RESULTS AND DISCUSSION

Wind Direction and PNC Patterns

At all three monitoring sites, baseline PNC roses and PNC plots for 10° wide sectors, shown in Figure 2 and Figure 3, indicated an emission source in the upwind direction that coincided with the azimuth angle between the sites and the airport. These plots were used to identify impact sectors, i.e., site-specific wind-direction sectors, that were likely impacted by airport-related emissions. Impact-sector widths varied from 20° to 45°. See Table S5 of the Supporting Information for impact-sector boundaries and summary of PNCs.

Figure 2.

Figure 2

Hourly average baseline PNC roses (normalized to the maximum) for the three monitoring sites. Typical trajectories for frequently used runways for landings are shown in green, and takeoffs are shown in tan. Base layers for the map were obtained from mass.gov.

Figure 3.

Figure 3

Hourly average PNC aggregated by 10° wide wind-direction sectors. Sector-average PNCs are plotted as dark red lines, and ±1 standard error is shaded red. Sector-average baseline PNCs are shown as a black line. The azimuth angle between the site and the airport is indicated by the vertical blue line.
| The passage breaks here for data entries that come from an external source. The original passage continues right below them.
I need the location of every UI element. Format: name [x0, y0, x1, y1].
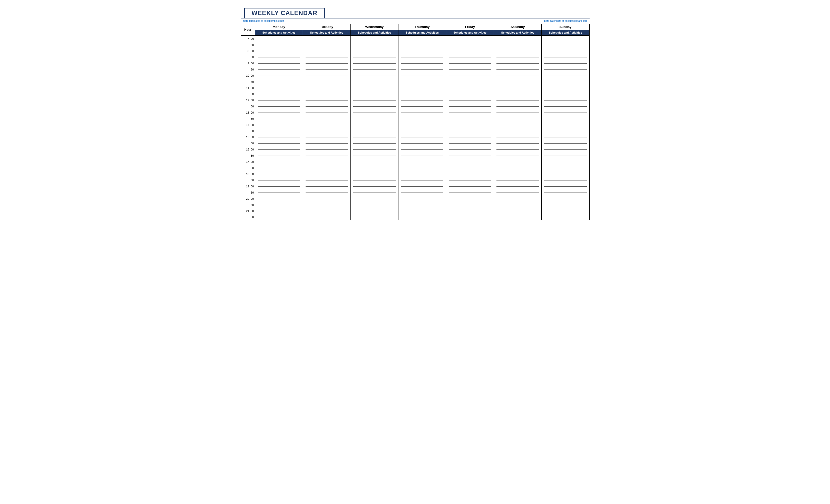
schedule-slot[interactable] — [255, 97, 303, 103]
schedule-slot[interactable] — [350, 202, 398, 208]
schedule-slot[interactable] — [303, 97, 350, 103]
schedule-slot[interactable] — [350, 159, 398, 165]
schedule-slot[interactable] — [303, 48, 350, 54]
schedule-slot[interactable] — [494, 97, 542, 103]
schedule-slot[interactable] — [542, 196, 589, 202]
schedule-slot[interactable] — [542, 97, 589, 103]
schedule-slot[interactable] — [398, 134, 446, 140]
schedule-slot[interactable] — [494, 109, 542, 115]
schedule-slot[interactable] — [398, 214, 446, 220]
schedule-slot[interactable] — [494, 128, 542, 134]
schedule-slot[interactable] — [350, 122, 398, 128]
schedule-slot[interactable] — [446, 208, 494, 214]
schedule-slot[interactable] — [542, 183, 589, 190]
schedule-slot[interactable] — [494, 54, 542, 60]
schedule-slot[interactable] — [446, 214, 494, 220]
schedule-slot[interactable] — [446, 196, 494, 202]
schedule-slot[interactable] — [303, 42, 350, 48]
schedule-slot[interactable] — [398, 140, 446, 146]
schedule-slot[interactable] — [255, 202, 303, 208]
schedule-slot[interactable] — [494, 208, 542, 214]
schedule-slot[interactable] — [542, 48, 589, 54]
schedule-slot[interactable] — [398, 171, 446, 177]
schedule-slot[interactable] — [542, 202, 589, 208]
schedule-slot[interactable] — [398, 177, 446, 183]
schedule-slot[interactable] — [542, 159, 589, 165]
schedule-slot[interactable] — [494, 214, 542, 220]
schedule-slot[interactable] — [446, 128, 494, 134]
schedule-slot[interactable] — [350, 109, 398, 115]
schedule-slot[interactable] — [398, 122, 446, 128]
schedule-slot[interactable] — [542, 190, 589, 196]
schedule-slot[interactable] — [494, 165, 542, 171]
schedule-slot[interactable] — [350, 214, 398, 220]
schedule-slot[interactable] — [350, 97, 398, 103]
schedule-slot[interactable] — [398, 202, 446, 208]
schedule-slot[interactable] — [446, 48, 494, 54]
schedule-slot[interactable] — [398, 128, 446, 134]
schedule-slot[interactable] — [542, 214, 589, 220]
schedule-slot[interactable] — [350, 42, 398, 48]
schedule-slot[interactable] — [350, 171, 398, 177]
schedule-slot[interactable] — [255, 190, 303, 196]
schedule-slot[interactable] — [303, 214, 350, 220]
schedule-slot[interactable] — [542, 109, 589, 115]
schedule-slot[interactable] — [446, 36, 494, 42]
schedule-slot[interactable] — [446, 60, 494, 66]
schedule-slot[interactable] — [398, 72, 446, 79]
schedule-slot[interactable] — [446, 140, 494, 146]
schedule-slot[interactable] — [494, 171, 542, 177]
schedule-slot[interactable] — [303, 202, 350, 208]
schedule-slot[interactable] — [350, 134, 398, 140]
schedule-slot[interactable] — [542, 146, 589, 153]
schedule-slot[interactable] — [398, 85, 446, 91]
schedule-slot[interactable] — [255, 122, 303, 128]
schedule-slot[interactable] — [398, 183, 446, 190]
schedule-slot[interactable] — [303, 72, 350, 79]
schedule-slot[interactable] — [494, 103, 542, 109]
schedule-slot[interactable] — [494, 91, 542, 97]
schedule-slot[interactable] — [542, 208, 589, 214]
schedule-slot[interactable] — [542, 42, 589, 48]
link-more-calendars[interactable]: more calendars at excelcalendars.com — [543, 20, 587, 22]
schedule-slot[interactable] — [398, 208, 446, 214]
schedule-slot[interactable] — [350, 196, 398, 202]
schedule-slot[interactable] — [446, 42, 494, 48]
schedule-slot[interactable] — [255, 134, 303, 140]
schedule-slot[interactable] — [494, 85, 542, 91]
schedule-slot[interactable] — [494, 177, 542, 183]
schedule-slot[interactable] — [303, 122, 350, 128]
schedule-slot[interactable] — [542, 134, 589, 140]
schedule-slot[interactable] — [255, 54, 303, 60]
schedule-slot[interactable] — [446, 97, 494, 103]
schedule-slot[interactable] — [542, 115, 589, 122]
schedule-slot[interactable] — [303, 85, 350, 91]
schedule-slot[interactable] — [542, 79, 589, 85]
schedule-slot[interactable] — [398, 66, 446, 72]
schedule-slot[interactable] — [494, 42, 542, 48]
schedule-slot[interactable] — [494, 196, 542, 202]
schedule-slot[interactable] — [542, 85, 589, 91]
schedule-slot[interactable] — [255, 128, 303, 134]
schedule-slot[interactable] — [303, 196, 350, 202]
schedule-slot[interactable] — [350, 146, 398, 153]
link-more-templates[interactable]: more templates at exceltemplate.net — [243, 20, 284, 22]
schedule-slot[interactable] — [494, 140, 542, 146]
schedule-slot[interactable] — [350, 48, 398, 54]
schedule-slot[interactable] — [446, 183, 494, 190]
schedule-slot[interactable] — [255, 140, 303, 146]
schedule-slot[interactable] — [494, 115, 542, 122]
schedule-slot[interactable] — [303, 140, 350, 146]
schedule-slot[interactable] — [303, 91, 350, 97]
schedule-slot[interactable] — [446, 115, 494, 122]
schedule-slot[interactable] — [350, 153, 398, 159]
schedule-slot[interactable] — [542, 122, 589, 128]
schedule-slot[interactable] — [542, 66, 589, 72]
schedule-slot[interactable] — [303, 146, 350, 153]
schedule-slot[interactable] — [494, 36, 542, 42]
schedule-slot[interactable] — [446, 85, 494, 91]
schedule-slot[interactable] — [255, 42, 303, 48]
schedule-slot[interactable] — [494, 183, 542, 190]
schedule-slot[interactable] — [255, 103, 303, 109]
schedule-slot[interactable] — [542, 36, 589, 42]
Impact-sector PNCs were nearly 2-fold higher during high flight activity hours compared to low activity hours. However, high and low flight activity hours are also high and low traffic activity hours, and thus, the difference is indicative of the reduction in general transportation activity. Nonetheless, this difference was accentuated for impact-sector winds compared to other directions (2.1-fold at Chelsea and 1.9-fold at Roxbury compared to 1.4-fold at Chelsea and 1.7-fold at Roxbury for other wind directions; Figure S6 of the Supporting Information). Furthermore, during 0100–0359 h, when flight activity was minimal (average arrivals and departures in 2014 were 1.6 and 0.2 h−1, respectively), PNC averages for impact-sector winds and all other wind directions were comparable. Atmospheric transformation of UFPs (physical and chemical) differ between nighttime and daytime hours, but these effects are expected to be independent of the wind direction.

Chelsea Monitoring Site

PNCs were elevated at the Chelsea site, 4.0 km downwind from the geographic center of the airport, during south-southeast (SSE) winds (impact sector = 135–175°) (Figure 2 and Figure 3). The highest of these elevated concentrations were associated with 145–155° winds, coinciding with a 151° azimuth angle between the site and the airport. The annual (2014) average impact-sector PNC was 2-fold higher than the average for all other wind directions [35 000 ± 75% (average ± relative standard deviation) compared to 18 000 ± 69% particles cm−3]. PNCs were consistently elevated during impact-sector winds across years, seasons, and times of day, except for minimal flight activity hours (panels a–d of Figure S7 of the Supporting Information). The duration of impact-sector winds was mostly a few hours; only 10% of the data was from instances of 6 or more continuous hours of impact-sector winds. During the two longest periods of sustained impact-sector winds (18 h and 26 h), PNCs and LTO were strongly correlated (rs > 0.81; p < 0.01; Figure S7e of the Supporting Information). The highest of the daily averages (>50 000 particles cm−3) was observed on the days with the most hours of impact-sector winds (Figure S7f of the Supporting Information). Relatively high PNCs were also observed (2014 average was 22 000 ± 53% particles cm−3) during southwesterly winds when highway 1 (2.6 × 104 vehicles/day) and local streets and intersections were upwind of the Chelsea site (Figure 1).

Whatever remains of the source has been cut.